The finding, published recently in the Journal of Insect Physiology, suggests that giving honey bees access to a greater quantity and variety of pollen—their only source of protein—could make them more resilient against parasites and other pests, and help to stem worrisome declines in bee populations.
“We found that bees fed with a high-pollen diet had better survival, even though the same diet also enhanced the reproduction of the pathogen,” said Ramesh Sagili, a professor and honey bee Extension specialist in OSU’s College of Agricultural Sciences.
Pests, diseases and pesticide exposure are all contributing to a worldwide decline in populations of honey bees and other important pollinators, Sagili said. According to the USDA Agricultural Research Service, U.S. beekeepers lost about 33 percent of their colonies each winter between 2006 and 2011.
Sagili and Cameron Jack, a doctoral student in horticulture, studied European honey bees, the species most commonly used commercially in the U.S. to pollinate agricultural crops. They fed bees with varying amounts of wildflower pollen, then exposed them to a single-celled microsporidian, a fungus-like organism called Nosema ceranae that lives in bees’ digestive systems.
At high levels the pest disrupts protein metabolism, weakens immune systems, and causes malnourishment in the next generation of bees. A severe infestation can deplete the population of bees within a colony and may eventually cause it to collapse.
One group of experimental bees ate an all-pollen diet, as did the control group that wasn’t exposed to the parasite. Three other groups ate pollen mixed with non-nutritive cellulose in successively leaner ratios, with one part pollen to one, two and three parts cellulose, respectively. The fifth group got cellulose only.
After 16 days, Sagili and his group counted the N. ceranae spores in bees from each group. The researchers were surprised to find that the bees fed the high-pollen diets had significantly more N. ceranae spores in their gut tissues.
However, these bees were also in better shape overall than the ones fed on lower pollen diets. They survived longer, and they had more protein in their hypopharyngeal glands—the structures in their heads that transform pollen into food for the larvae.
“It may seem counterintuitive that the protein from the pollen enhanced the reproduction of the pathogen,” said Sagili. “But the important point is that the bees were able to compensate for its negative effects.”
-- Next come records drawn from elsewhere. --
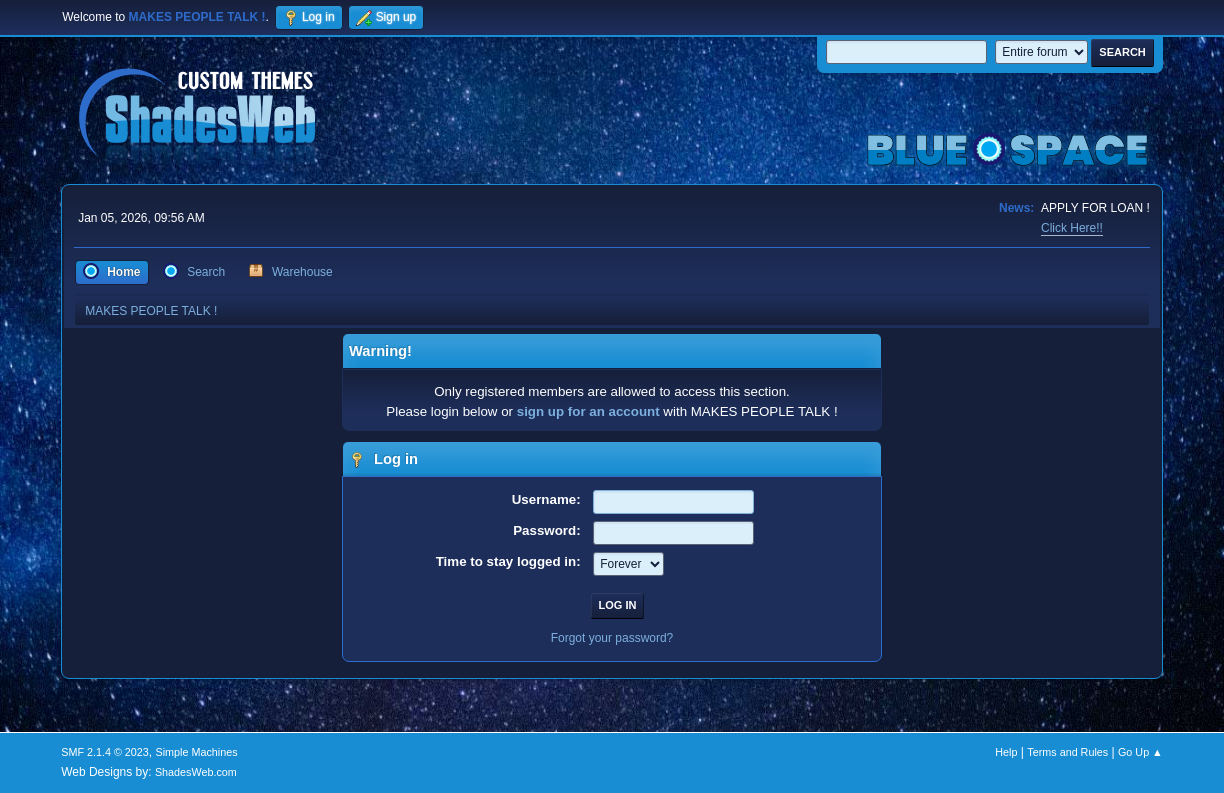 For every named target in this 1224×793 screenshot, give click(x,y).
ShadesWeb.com (196, 772)
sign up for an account (588, 411)
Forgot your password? (612, 638)
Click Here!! (1072, 228)
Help (1006, 752)
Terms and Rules (1067, 752)
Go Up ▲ (1140, 752)
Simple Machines (197, 752)
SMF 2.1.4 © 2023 (105, 752) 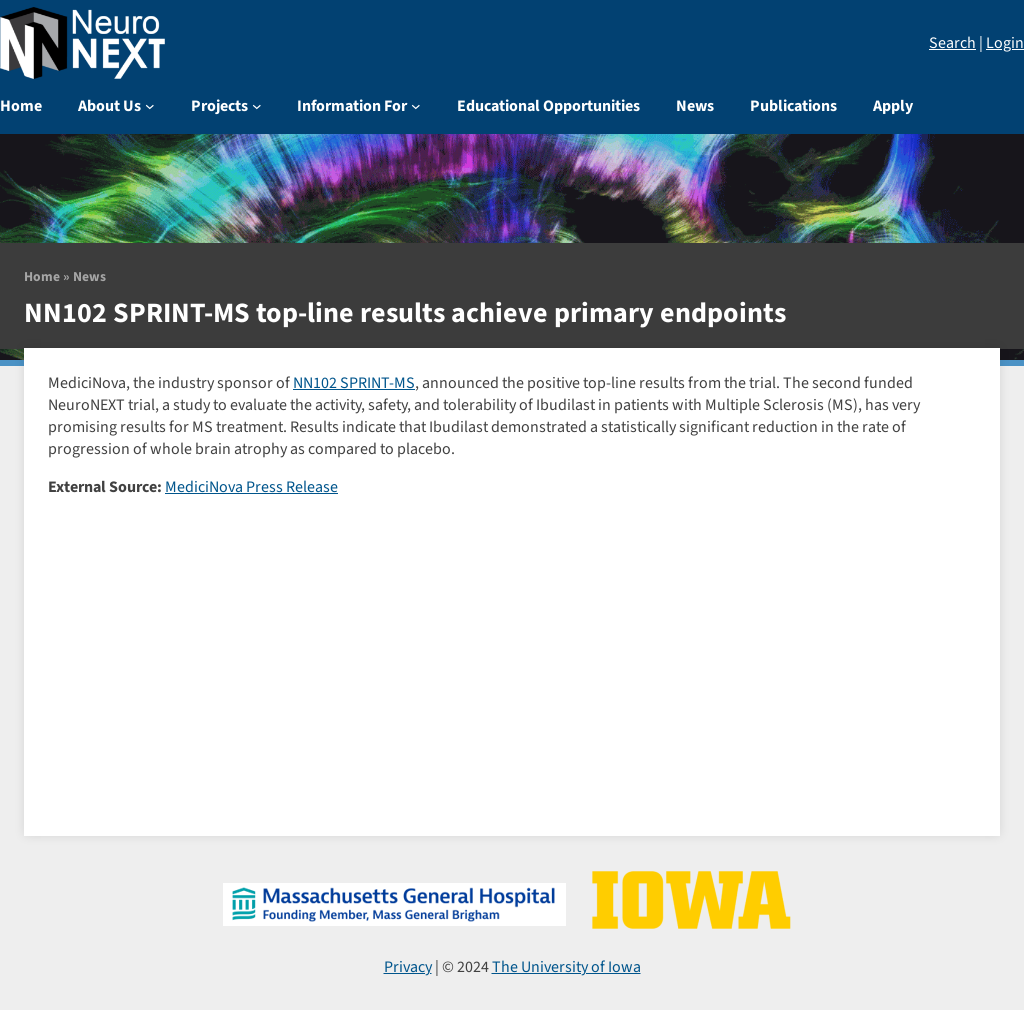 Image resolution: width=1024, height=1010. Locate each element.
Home (42, 276)
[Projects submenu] (257, 106)
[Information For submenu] (416, 106)
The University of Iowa (566, 967)
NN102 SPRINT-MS (354, 383)
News (89, 276)
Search (952, 43)
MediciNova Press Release (251, 487)
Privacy (408, 967)
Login (1005, 43)
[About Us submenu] (150, 106) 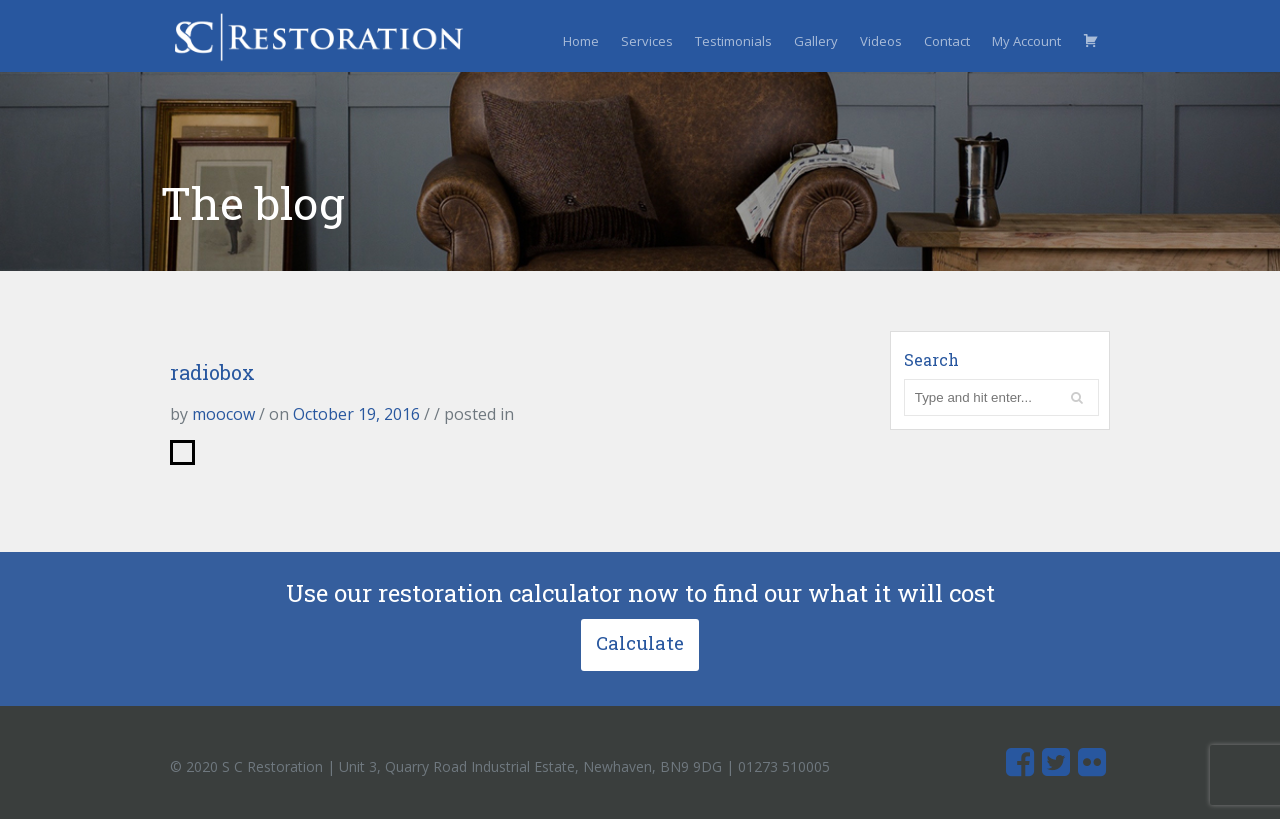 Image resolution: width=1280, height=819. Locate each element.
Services (647, 41)
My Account (1026, 41)
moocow (223, 414)
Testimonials (733, 41)
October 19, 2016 (356, 414)
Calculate (640, 642)
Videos (881, 41)
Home (581, 41)
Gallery (816, 41)
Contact (947, 41) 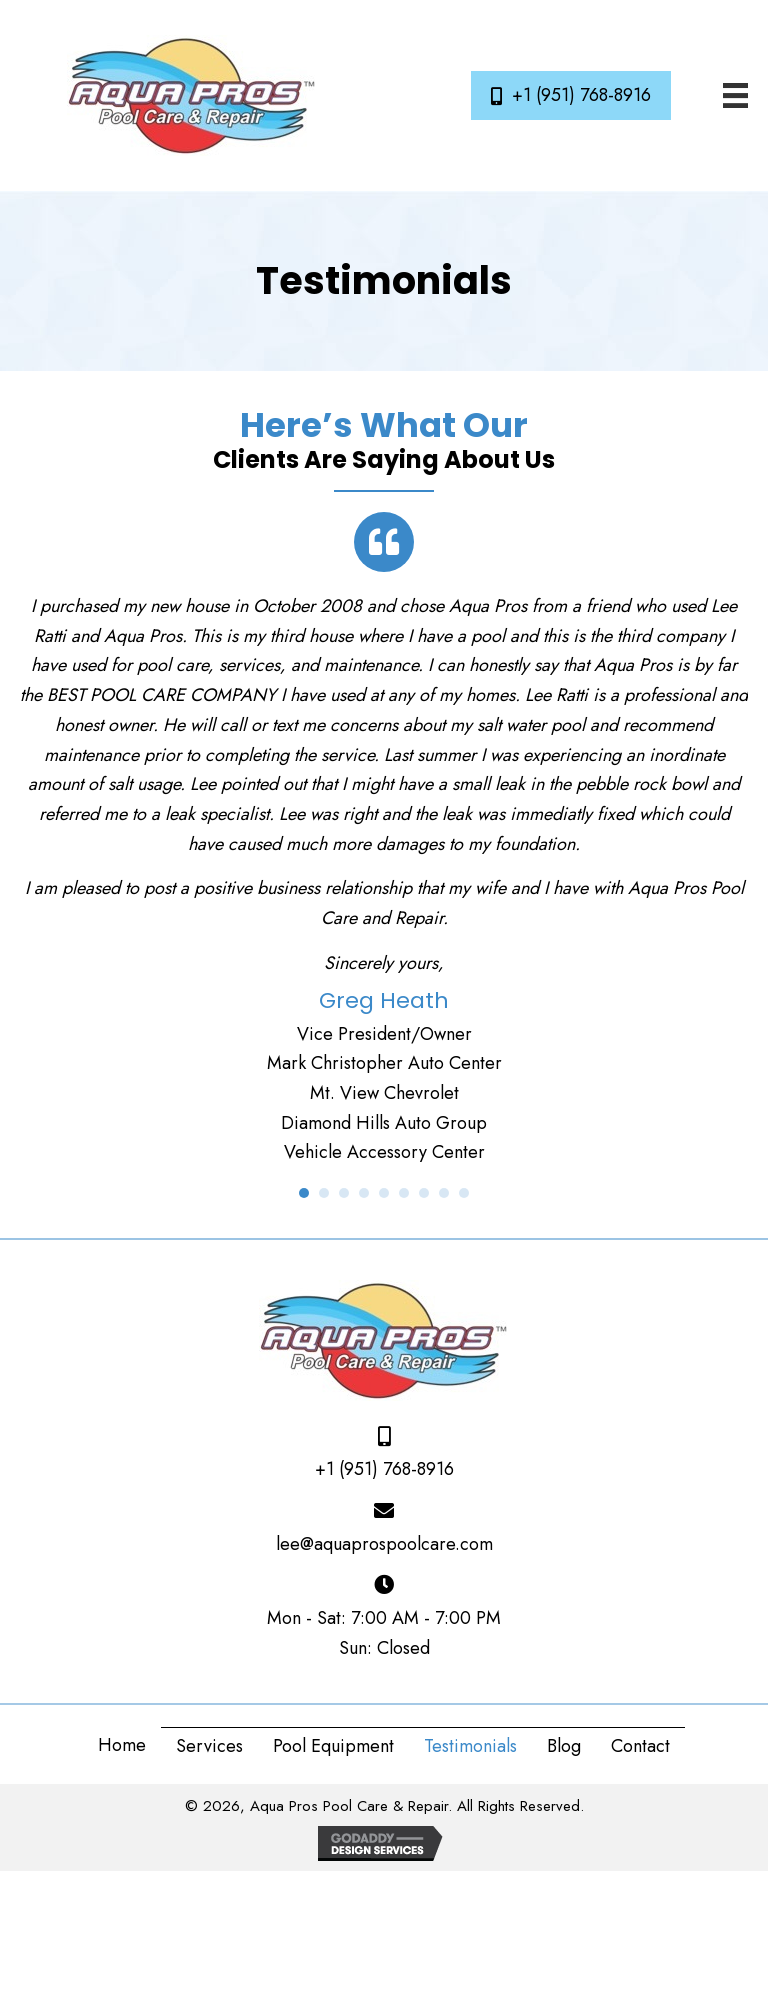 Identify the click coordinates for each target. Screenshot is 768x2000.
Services (209, 1746)
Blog (564, 1746)
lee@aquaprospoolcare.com (384, 1544)
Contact (640, 1746)
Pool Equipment (333, 1746)
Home (122, 1745)
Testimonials (470, 1746)
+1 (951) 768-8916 (384, 1469)
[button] (571, 96) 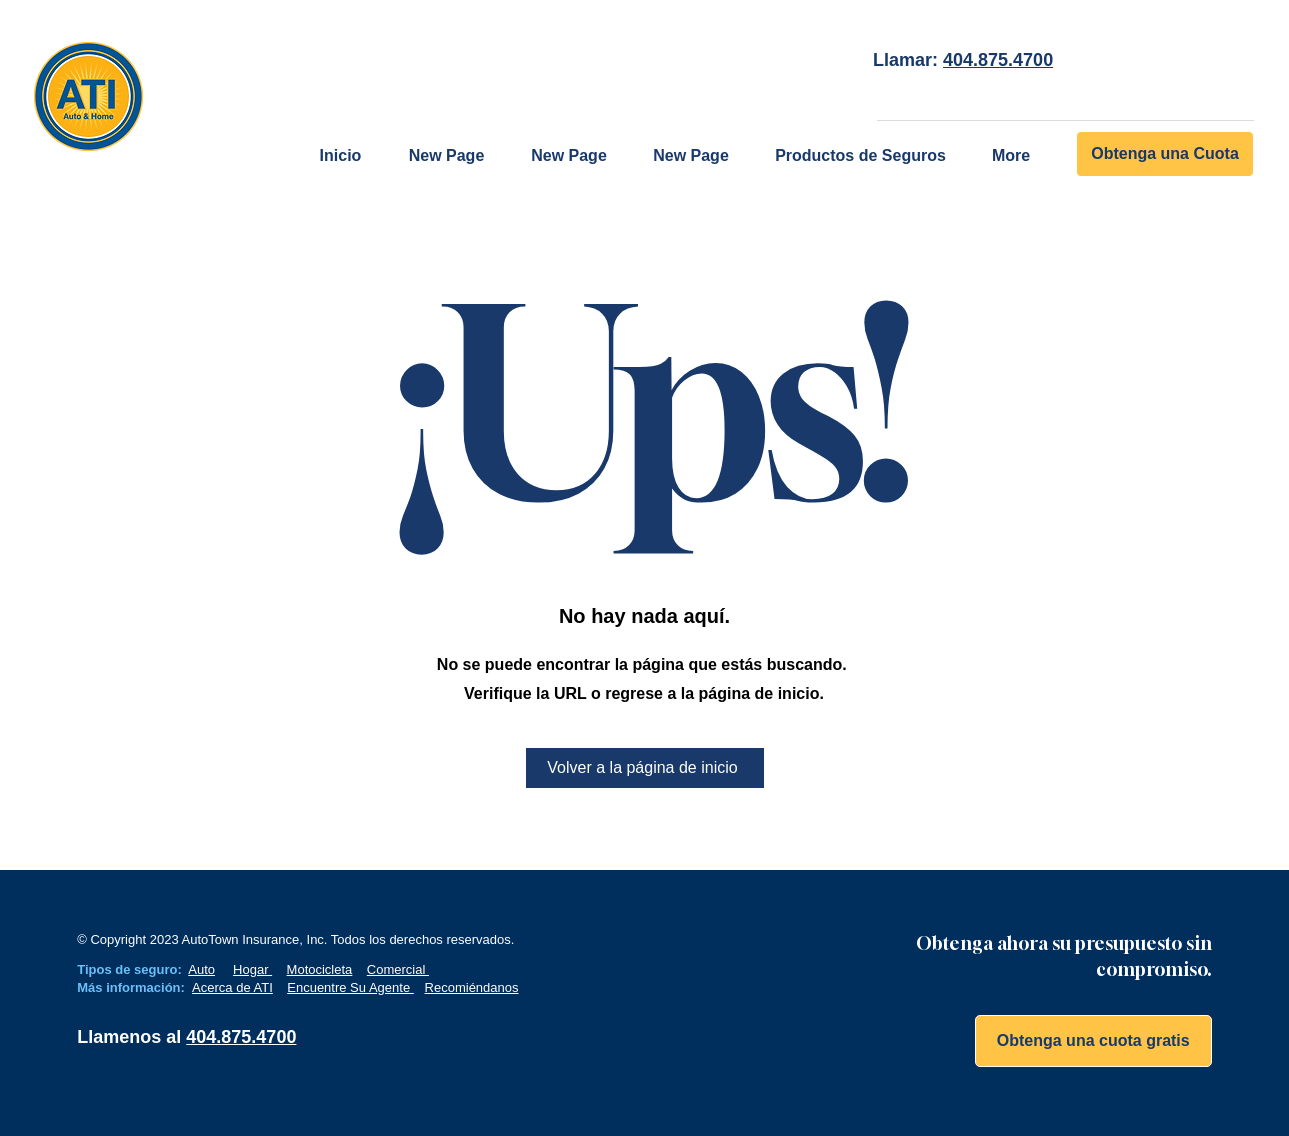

The impetus for this study, he said, came from his Extension constituents. Many Oregon beekeepers worry that preventive antibiotic treatments — the conventional way to combat N. ceranae and a related parasite, N. apis — might be doing more harm than good.
“Treatment is expensive, and especially so if you don’t know whether your bees have the pathogen,” said Sagili. “It’s also troublesome because the treatment is a broad-spectrum antibiotic that could be causing other problems, such as killing the beneficial gut flora that help bees digest their food.”
Bee experts have worried for some time that “working” honey bees with access only to monocultural plantings are not getting enough nourishment to thrive. Some are giving their bees a few weeks’ break from work and letting them forage in uncultivated areas.
“It’s a limited menu for them,” Sagili said. “It’s as if you or I were to eat nothing but chicken for two months. We think a polyfloral diet can definitely enhance bee nutrition by providing a variety of amino acids and other nutritional elements.”
In addition, many beekeepers already feed their bees extra rations in early spring when they’re rearing new brood, and in the fall when they’re preparing to overwinter. These supplemental feedings may also enhance resistance to N. ceranae, Sagili said.
He cautioned that too much protein can also be harmful to bees.
“It appears that there is an optimal balance of nutrients needed for best survival,” he said. “We now need to do some trials in the field to determine how much protein is optimal.”